Okay, here goes. I've collected together the basic functionality that would probably make a good starting point. As I've mentioned my code is very messy and has bits missing (e.g. I never had a use for the cross product but it's pretty important in general). I guess a good way to begin would be to write the pubic interfaces then start on the implementation.

Cubic Solvers:
General complex cubic solver with two algorithms (one requiring a complex cosine and and arcosine one using only +-*/ and roots). A special case cubic solver for the reduced cubic x^^3 + px - q = 0.

Quaternions:
opAdd, opSub, opMult(quaternion), opMult(vector), opDiv, Normalise, Normalized, conjugate, conjugated, toEulerAngles*, fromEulerAngles, this(real,i,j,k), this(angle,axis), getAngle(), getAxis()

*Currently I've only got a quaternion->euler angles routine that works in the ZYZ convention but I have read a paper that generalises my method to all valid axis conventions. Will probably impliment as something like:
toEulerAngles(string convention="XYZ")()

Vectors:
opAdd, opSub, opMult(scalar), opMult(vector)*, cross**, Normalise, Normalized, Length

* dot product. Would this be better named as dot()?
** 3D vectors only. Perhaps defining a cross product on the

Matrices:
opAdd, opSub, opMult(scalar), opMult(vector), opMult(matrix)**, Invert, Inverted, Orthogonalize, Orthogonalized, Reorthogonalize***, Reorthogonalized***, Det, Transpose, Transposed, Dagger*, Daggered*, Eigenvalues****, Eigenvectors****

*The hermitian conjugate/conjugate transpose. Reduces to the transpose for a real matrix ** Matrix-matrix multiplication doesn't commute. Could this be a problem when using operator notation? *** Othogonalize assuming the matrix is nearly orthogonal already (possibly using some quick, approximate method such as a Taylor series) **** I have a eigenvalue/vector solver for 3x3 matrices which seems reasonably stable but needs more testing.

Free functions:
MatrixToQuaternion
QuaternionToMatrix
+ code to allow easy printing to stdout/streams and such.

Andrei Alexandrescu wrote:
On 04/15/2010 01:49 PM, Gareth Charnock wrote:
As a side effect of my PhD project I've got a collection of mathematical
classes. I'd be happy to collect them together, tidy them up and donate
them to phobos the authors are interested in including them. Matrices
and vectors in particular get reinvented all the time so I'm sure users
of D will appreciate them being there. Quaternions are probably somewhat
more specialised; they are most often used for representing rotations
(they have different advantages and disadvantages to rotation matrices).
I've also written a solver for cubic equations.

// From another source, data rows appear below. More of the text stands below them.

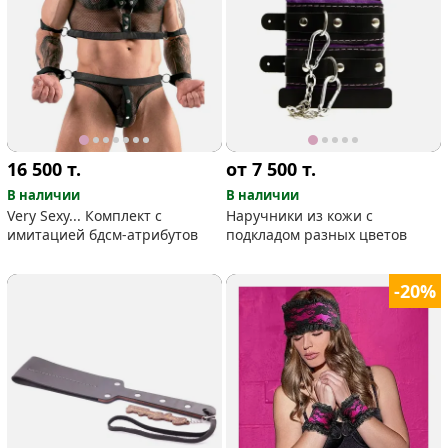
16 500
т.
от 7 500
т.
В наличии
В наличии
Very Sexy... Комплект с
Наручники из кожи с
имитацией бдсм-атрибутов
подкладом разных цветов
-20%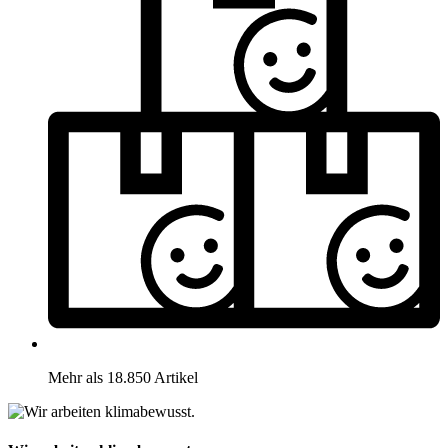
Mehr als 18.850 Artikel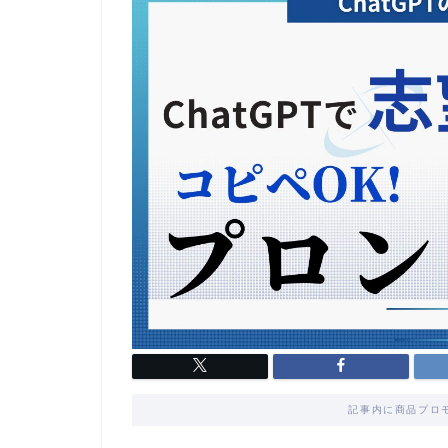
記事内に商品プロ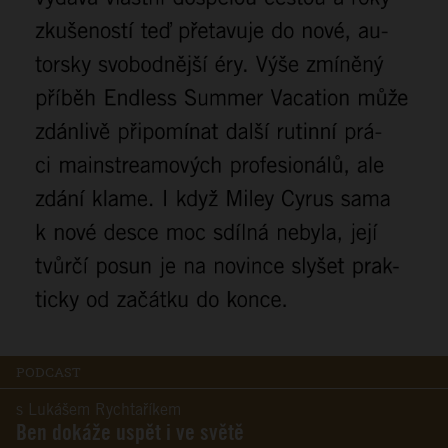
PODCAST
s Lukášem Rychtaříkem
Ben dokáže uspět i ve světě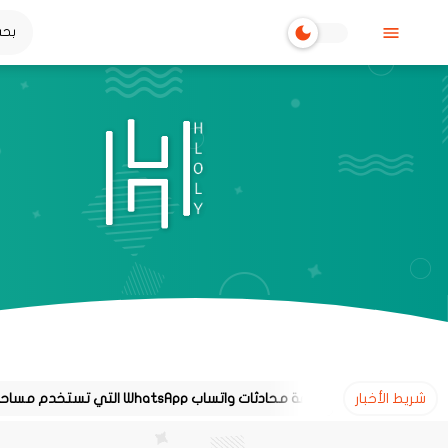
شريط الأخبار
طريقة معرفة محادثات واتساب WhatsApp التي تستخدم مساحة تخزين كبيرة على هاتفك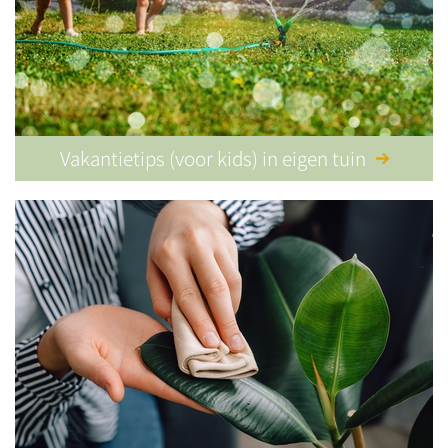
Vakantietips (voor kids) in eigen tuin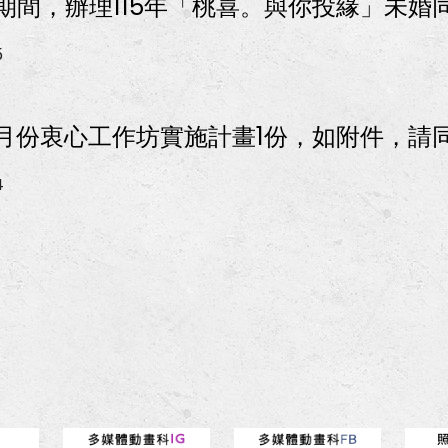
月期間，辦理115年「桃喜。與你投緣」未
5
月份衷心工作坊實施計畫1份，如附件，請
4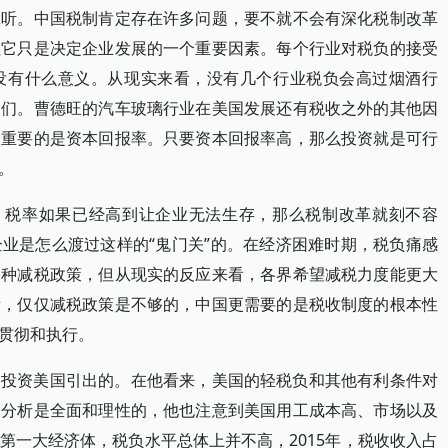
耸听。中国税制肯定存在许多问题，要不就不会有深化税制改革
但它只是决定企业发展的一个重要因素。每个行业对税负的接受
没有什么意义。从现实来看，没有几个行业税负会高过烟酒行
它们。曹德旺的汽车玻璃行业在美国发展还有税收之外的其他因
最重要的是资本回报率。只要资本回报率高，那么投资就是可行
。
答。税率如果已经高到让企业无法生存，那么税制改革就刻不容
业是怎么渡过这样的“鬼门关”的。在经济困难时期，税负痛感
各种减税政策，但从现实的反应来看，各界希望减税力度能更大
看，仅仅减税政策是不够的，中国更需要的是税收制度的根本性
贯彻和执行。
过投资美国引出的。在他看来，美国的轻税负和其他有利条件对
的分析是全面和理性的，他也注意到美国用工成本高、市场以及
第一大经济体，税负水平总体上并不高，2015年，税收收入占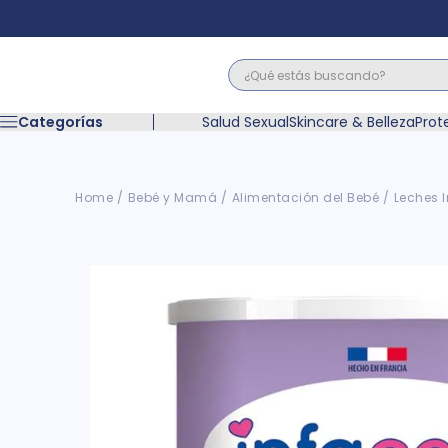
¿Qué estás buscando?
Términos M
Categorías
Salud Sexual
Skincare & Belleza
Prot
1
.
floratil
2
.
acerumen
3
.
marimer
Bebé y Mamá
Alimentación del Bebé
Leches I
4
.
mounjaro
5
.
forz
6
.
acetaminof
7
.
pañales
8
.
wegovy
9
.
cyclofem
10
.
vitamina c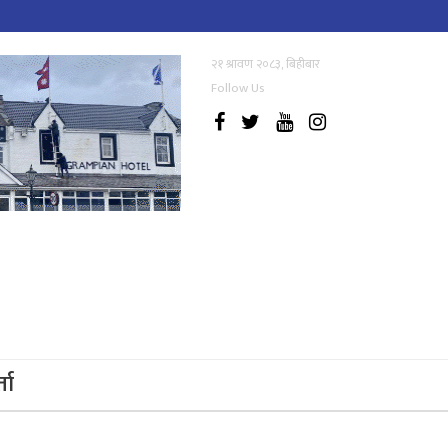
२१ श्रावण २०८३, बिहीबार
Follow Us
्ता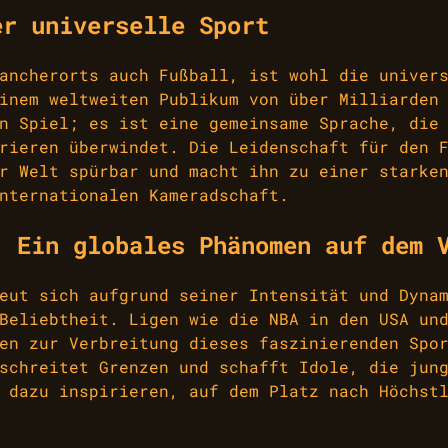
er universelle Sport
ancherorts auch Fußball, ist wohl die univer
inem weltweiten Publikum von über Milliarden
n Spiel; es ist eine gemeinsame Sprache, die
rieren überwindet. Die Leidenschaft für den 
r Welt spürbar und macht ihn zu einer starke
nternationalen Kameradschaft.
: Ein globales Phänomen auf dem 
eut sich aufgrund seiner Intensität und Dyna
Beliebtheit. Ligen wie die NBA in den USA un
en zur Verbreitung dieses faszinierenden Spo
schreitet Grenzen und schafft Idole, die jun
 dazu inspirieren, auf dem Platz nach Höchst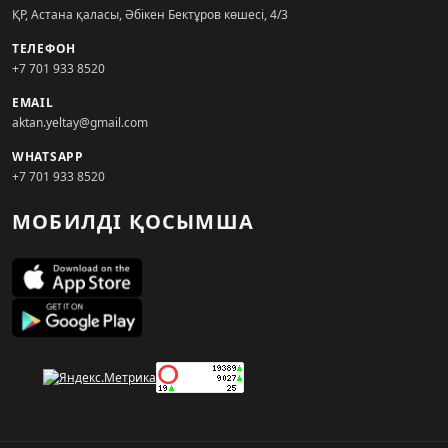
ҚР, Астана қаласы, Әбікен Бектұров көшесі, 4/3
ТЕЛЕФОН
+7 701 933 8520
EMAIL
aktan.yeltay@gmail.com
WHATSAPP
+7 701 933 8520
МОБИЛДІ ҚОСЫМША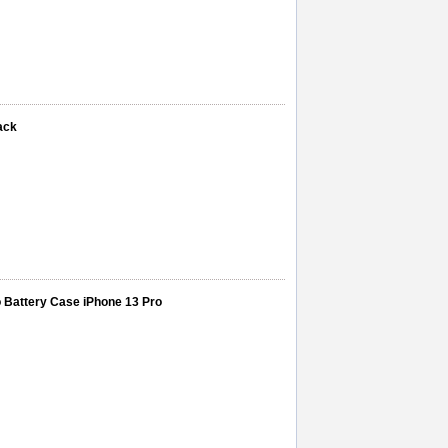
ack
 Battery Case iPhone 13 Pro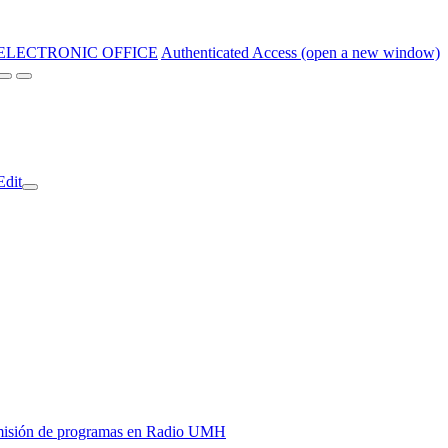
ELECTRONIC OFFICE
Authenticated Access (open a new window)
Edit
y emisión de programas en Radio UMH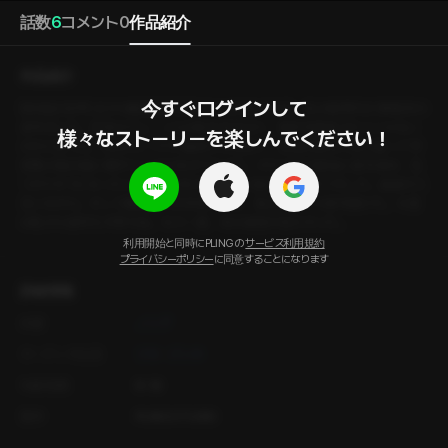
話数
6
コメント
0
作品紹介
作品紹介
今すぐログインして

【韓国語音声】 夫から離婚届を突きつけられたその日、私は復讐代行事務所の
扉を叩いた。所長のナム・イルは私を見るなり、場所を間違えたんじゃない
様々なストーリーを楽しんでください！
のかと言った。SNSひとつで不倫相手を特定し、現場写真まで自ら撮って学
習塾の掲示板に晒すという計画まで立てた。ホテル前の路地に身を潜め、見
つかりそうになったとき、彼は私を腕の中に抱き寄せてキスをした。偽装だと
言いながら。そして離婚届に判を押した日、私は再びその扉を開けた。今度
は私から彼を引き寄せる。もう一度、あの表情が見たかった。
利用開始と同時にPLINGの
サービス利用規約
プライバシーポリシー
に同意することになります
詳細情報
作家
ノンブ
オーディオ出演
ジヌ
ジンホ
年齢制限
R-18
製作
PLING STUDIO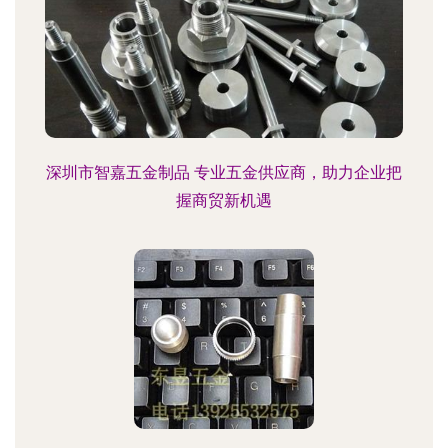
深圳市智嘉五金制品 专业五金供应商，助力企业把
握商贸新机遇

The matrix and vector classes are of the sort where the dimension is
known at compile time and will probably be most useful for modelling
geometry. High dimensional matrices and vectors are probably better left
to a scientific library (I remember there was talk that one might be
being proposed).

Would this sort of functionality be useful for phobos? At the moment, I
can't promise anything, I'm just trying to judge the interest should I
find time to look into it.

Gareth Charnock

I think it would. Could you please post a brief list of features so people can take a look?